Setelah pengajuan keberatan pada Pengadilan Negeri dilakukan, Hakim dalam Pengadilan Negeri tersebut harus memberikan keputusan paling lama 30 hari sejak diterimanya pengajuan keberatan tersebut, hal ini berdasarkan pada Pasal 38 ayat (2) UU Pengadaan Tanah. setelah keputusan Hakim dari Pengadilan Negeri tersebut dikeluarkan dan dinyatakan ditolak keberatan tersebut, maka upaya selanjutnya yang dapat dilakukan oleh pemegang hak atas tanah ialah pengajuan kasasi kepada Mahkamah Agung. Hal ini di atur di dalam Pasal 38 ayat (3) UU.
Pengadaan Tanah, yaitu:
Pihak yang keberatan terhadap putusan pengadilan negeri sebagaimana dimaksud pada ayat (2) dalam waktu paling lama 14 (empat belas) hari kerja dapat mengajukan kasasi kepada Mahkamah Agung Republik Indonesia.
Dalam hal ini Mahkamah Agung juga harus memberikan keputusan dalam waktu 30 hari sejak diterimanya pengajuan keberatan tersebut.
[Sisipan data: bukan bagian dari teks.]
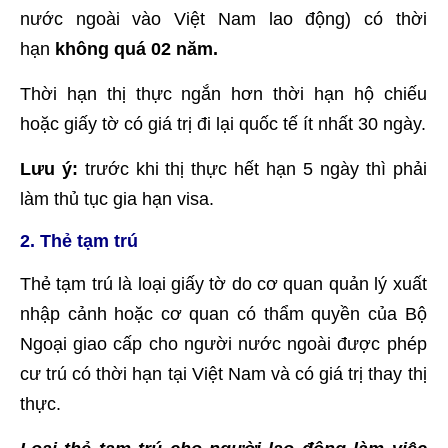
nước ngoài vào Việt Nam lao động) có thời
hạn
không quá 02 năm.
Thời hạn thị thực ngắn hơn thời hạn hộ chiếu
hoặc giấy tờ có giá trị đi lại quốc tế ít nhất 30 ngày.
Lưu ý:
trước khi thị thực hết hạn 5 ngày thì phải
làm thủ tục gia hạn visa.
2. Thẻ tạm trú
Thẻ tạm trú là loại giấy tờ do cơ quan quản lý xuất
nhập cảnh hoặc cơ quan có thẩm quyền của Bộ
Ngoại giao cấp cho người nước ngoài được phép
cư trú có thời hạn tại Việt Nam và có giá trị thay thị
thực.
Pengajuan keberatan melalui kasasi, merupakan suatu upaya terakhir yang dapat dilakukan oleh pemegang hak atas tanah. Sehingga keputusan dari Mahkamah Agung merupakan keputusan mutlak atau keputusan berkekuatan hukum tetap. Dalam hal ini setelah mendapatkan keputusan tersebut, maka pemilik hak atas tanah melakukan pelepasan dan
35 penyerahan hasil bukti kepemilikan hak atas tanah yang sah menurut hukum disertai dengan penerimaan ganti kerugian. Namun apabila pemegang hak atas masih belum mau menerima biaya ganti rugi tersebut, maka Pemerintah akan melakukan penitipan uang ganti rugi kepada Pengadilan Negeri setempat.
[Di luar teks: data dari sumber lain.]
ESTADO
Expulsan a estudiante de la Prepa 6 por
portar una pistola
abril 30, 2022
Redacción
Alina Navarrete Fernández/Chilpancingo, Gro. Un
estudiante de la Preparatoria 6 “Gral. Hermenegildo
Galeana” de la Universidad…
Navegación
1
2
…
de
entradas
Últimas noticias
4. Pemberian Ganti Kerugian
Pemberian ganti kerugian akan diberikan kepada yang berhak berdasarkan hasil penilaian yang ditetapkan berdasarkan musyawarah sebagaimana ditetapkan di dalam Pasal 41 ayat (1) UU Pengadaan tanah. Bentuk pemberian ganti kerugian dapat diberikan menjadi dua yaitu pemberian langsung karena dasar kesepakatan atau pemberian tidak langsung yang disebabkan oleh beberapa faktor sehingga Pemerintah akan menitipkan uang ganti kerugian kepada Pengadilan Negeri setempat, hal ini yang dikenal dengan konsinyasi.
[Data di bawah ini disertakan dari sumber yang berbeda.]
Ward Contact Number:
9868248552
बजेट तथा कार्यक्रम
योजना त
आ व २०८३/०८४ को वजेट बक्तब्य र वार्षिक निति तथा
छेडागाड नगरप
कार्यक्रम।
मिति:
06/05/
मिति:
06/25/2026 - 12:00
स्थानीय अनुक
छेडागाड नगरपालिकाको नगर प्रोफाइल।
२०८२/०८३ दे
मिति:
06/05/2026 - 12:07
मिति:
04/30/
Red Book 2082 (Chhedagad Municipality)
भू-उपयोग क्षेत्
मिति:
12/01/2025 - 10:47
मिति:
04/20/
Setelah pemberian ganti rugi berupa langsung maupun tidak langsung telah dilakukan, maka pihak pemegang hak atas tanah harus mengalihkan hak kepemilikannya kepada Pemerintah dan hak kepemilikan tersebut menjadi hapus. Pasal 43 ayat (1) UU Pengadaan Tanah membuktikan hal tersebut, dengan bunyi sebagai berikut:
Pada saat pelaksanaan pemberian Ganti Kerugian dan Pelepasan Hak sebagaimana dimaksud dalam Pasal 41 ayat (2) huruf a telah dilaksanakan atau pemberian Ganti Kerugian sudah dititipkan di pengadilan negeri sebagaimana dimaksud dalam Pasal 42 ayat (1), kepemilikan atau Hak Atas Tanah dari Pihak yang Berhak menjadi hapus dan alat bukti haknya dinyatakan tidak berlaku dan tanahnya menjadi tanah yang dikuasai langsung oleh Negara.
36 5. Penyerahan Hasil
Tahap terakhir yang dilakukan oleh instansi yang memerlukan tanah ialah penyerahan hasil. Penyerahan hasil yang dimaksud merupakan hasil dari penetapan besarnya objek tanah yang diperlukan yang akan dialihkan dari pihak yang memiliki tanah dengan yang membutuhkan tanah, sehingga menjadi dasar besarnya ganti kerugian tersebut untuk dipakai menjadi bahan dilaksanakannya musyawarah.